Members of Westboro Baptist Church in Topeka, Kan., have outraged family members and communities alike with their antics. They say America's war casualties are God's wrath for tolerating homosexuality.

Now they're getting their wish for a federal-level fight.

After attending a funeral in Michigan on Saturday where hundreds of veterans and other supporters of the soldier's family countered the protesters, Republican Rep. Mike Rogers plans to introduce legislation against the demonstrations, possibly as soon as Thursday.

It would restrict protests at funerals at national cemeteries for 60 minutes before and after a service, and require protesters to remain 500 feet or more from the grave site or individuals at the funeral.

"American families burying their husbands or wives and sons or daughters who died while fighting for their nation are being subjected to horrible verbal and visual attacks by protesters," said a statement by Rogers, who served as a funeral officer during his own service in the U.S. Army. "No grieving family should be faced with such disrespect or threats and intimidation."

Church Members Welcome Challenge

Shirley Phelps-Roper, a lawyer for the church members and daughter of its leader, the Rev. Fred Phelps, said the group was ready for a First Amendment fight.

"We've been just pining for, so hoping that someone in the United States House or Senate would get busy and get something going to dismantle the First Amendment at the federal level," Phelps-Roper said.

"Little Mr. Mike Rogers does not like some words on some placards on a public street," she said. "He's ready to give away the crowning jewel of all of our freedoms."

Rogers told ABC News that the law would allow freedom of expression while still protecting the soldiers' families.

"I think it clearly passes muster because the Supreme Court has ruled that time, place and manner can be regulated," he said. "You can't regulate their content."

Phelps-Roper said members of the church believed that Americans had turned their backs on God and that Hurricane Katrina, Iraq casualties, STDs, bird flu and other tragedies were God's payback. She said that America had been "duped" into the war, that it was not winnable, and that she blamed the families for sending their loved ones to fight.

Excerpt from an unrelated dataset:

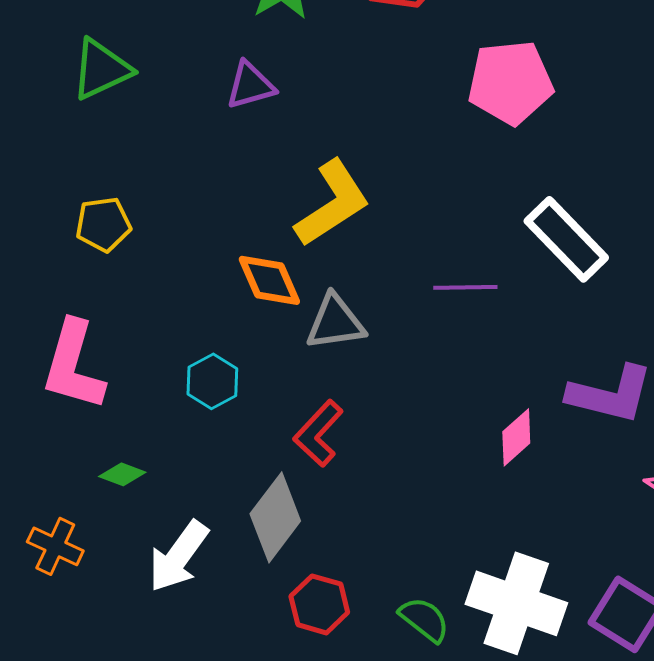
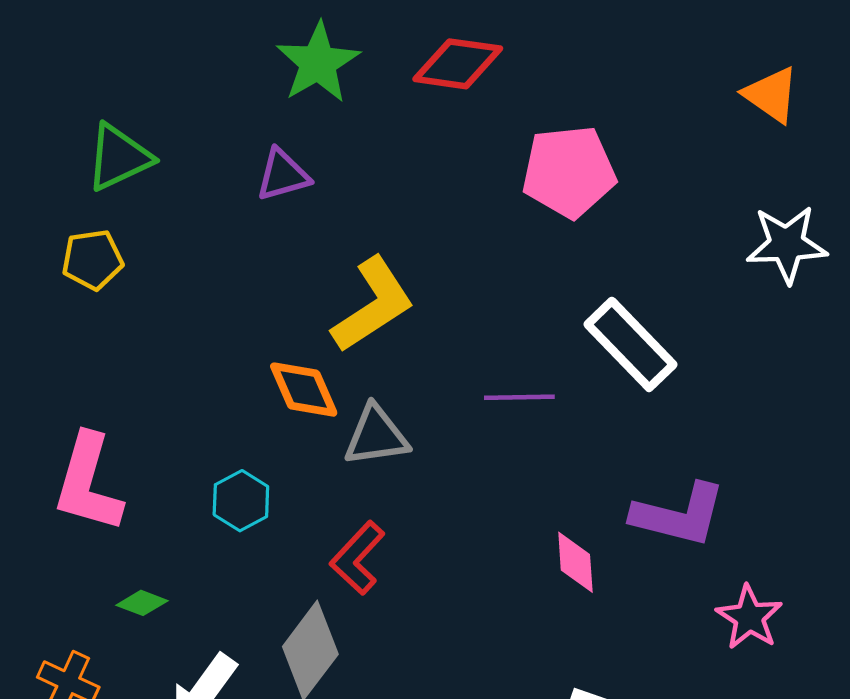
yellow pentagon: (103, 224) -> (92, 260), moved
pink diamond: (516, 437) -> (575, 562), turned -52

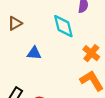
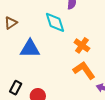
blue triangle: (34, 53) -> (30, 49), size x1.5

The group began protesting soldier funerals in June and has been to about 35 states since then, she said. Members gained attention in the past for protesting at funerals of those who died from AIDS and at the service for Matthew Shepard, the Wyoming college student beaten to death because he was gay.

Protesting the Protests

Several states have passed laws limiting the group's funeral protests, including Indiana, Oklahoma, Missouri and Wisconsin earlier this month. Other states are considering legislation, and Rogers said he was eager for states to use his bill as a model "to make sure they are compliant with First Amendment concerns."

Rep. Silvestre Reyes, D-Texas, has signed on as co-sponsor of the federal bill, and Rogers has been crafting its language with Steve Buyer, chairman of the House Committee on Veterans Affairs. He expects it to have broad bipartisan support.

"I think we're on very solid legal ground," Rogers said. "It really gives the family the right to mourn and the right to their dignity, and that to me is the most important thing -- and we still have not abridged anyone's First Amendment rights."

Maybe not, but it still could face a challenge. Local chapters of the American Civil Liberties Union have fought against laws in some states that have sought to restrict the Westboro protests.

But Caroline Fredrickson, director of the Washington legislative office of the ACLU, said that the group had not seen Rogers' bill and that it was "watching and waiting" before weighing in.

"What we can say is that typically, if it's the appropriate kind of regulation, as long as it's content-neutral, it doesn't seem to raise First Amendment problems," Fredrickson said.

Jamin Raskin, a professor of constitutional law at American University, said the regulation could spark some debate.

"Arguably, they can't make their point before or after the services," he said. "These guys make the most unsympathetic possible First Amendment plaintiffs, but imagine that it were anti-war protesters who wanted to protest a war that they see as illegal and immoral. Is the effectiveness of their message negated by forcing them to protest either an hour before or an hour after a funeral?"

One case that would be in Rogers' favor is Hill v. Colorado, a 2000 decision that required anti-abortion protesters to stand at least 8 feet away from passers-by at health facilities, Raskin said.

That may not stop Phelps-Roper from waging a fight against the regulation.

"It's appropriate for the whole world to watch while this nation gives away the best and the brightest and the most important of her liberties," she said. "It is the only thing that distinguishes us from the rest of the whole round world."

If the bill becomes law and is challenged, Raskin said, it could have an impact on future free-speech cases.

"It's possible that this case could change the First Amendment by establishing a peaceful funeral and burial as a compelling state interest that overcomes speech rights," he said.

He added that the Westboro group's tactics seem "calculated to offend the maximum number of people. But, of course, under our First Amendment, people have the right to offend."